Письмо доктора Йоргенсена было первым сообщением о том, что происходит, когда человек внезапно теряет слух на одно ухо, но за время нашей переписки я узнал, что его ситуация совсем не уникальна. Один из моих друзей, Говард Брэндстон, рассказал мне о том, как двадцать лет назад у него внезапно случился приступ головокружения, за которым последовала почти полня потеря слуха на правое ухо. «Я продолжал слышать звуки справа, – рассказывал Говард, – но не мог ни разобрать слов, ни различать тональности звуков». Далее Говард рассказал:
«На следующей неделе я отправился на концерт, но музыка звучала плоско, безжизненно, я не чувствовал в ней той гармонии, которую так любил. Да, я узнавал знакомую музыку, но вместо возвышающего эмоционального переживания я испытывал только подавленность. Я был так расстроен, что едва не заплакал».
У Говарда возникли и другие проблемы. Он был завзятым охотником и во время первого же выезда на оленью охоту обнаружил, что его способность локализовать источники звуков оказалась сильно нарушенной:
«Я стоял совершенно неподвижно и отчетливо слышал, как мимо пробежал бурундук, как искала корм белка, но локализовать эти звуки, как легко делал раньше, я не мог. Эта способность оказалась утраченной. Я понял, что если я хочу остаться охотником, то мне придется научиться компенсировать этот недостаток».
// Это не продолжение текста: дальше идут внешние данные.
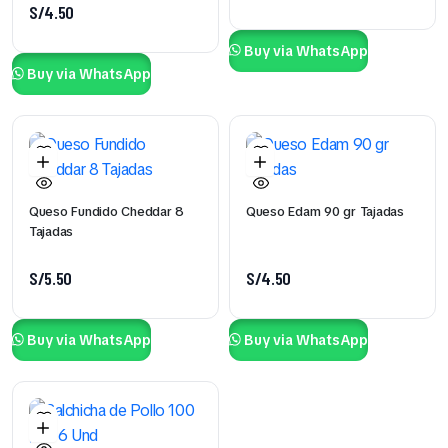
S/
4.50
Buy via WhatsApp
Buy via WhatsApp
Queso Fundido Cheddar 8
Queso Edam 90 gr Tajadas
Tajadas
S/
5.50
S/
4.50
Buy via WhatsApp
Buy via WhatsApp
Через несколько месяцев Говард открыл множество способов компенсировать свою одностороннюю глухоту. Он чередовал визуальную и слуховую оценку ситуаций, пытаясь объединить входящие потоки двух сенсорных модальностей. «Через некоторое время, – рассказывал он, – мне уже не приходилось закрывать глаза, когда я на слух сканировал местность, поворачивая голову из стороны в сторону и волнообразно ею покачивая. Еще через какое-то время я снова стал без опаски выходить на охоту на опасного зверя. Теперь я уже свободно находил источники знакомых мне звуков».
В концертном зале Говард научился слегка поворачивать голову – «как будто внимательно разглядывая играющие в данный момент инструменты – налево, к скрипке, потом направо, к басам и ударным». Чувство прикосновения так же, как и зрительное впечатление, значительно помогает Говарду реконструировать ощущение музыкального пространства. В этом отношении он экспериментировал со своими колонками, которые, как он говорил, помогли ему осознать и прочувствовать тактильную физическую природу слышимых звуков. В комнате, где Говард хранит свои охотничьи трофеи, он оборудовал место для идеального прослушивания записей на своей суперсовременной стереосистеме. Звучание мощных колонок помогает Говарду «собирать» воедино акустические воспоминания и образы звука и пространства. Возможно, что все мы подсознательно используем визуальные и тактильные сигналы – наряду с акустическими – для создания полноты музыкального восприятия. С помощью этих и множества других приспособлений, как осознанных, так и подсознательных, Говард теперь – так же, как и доктор Йоргенсен – наслаждается музыкальным псевдостереоэффектом.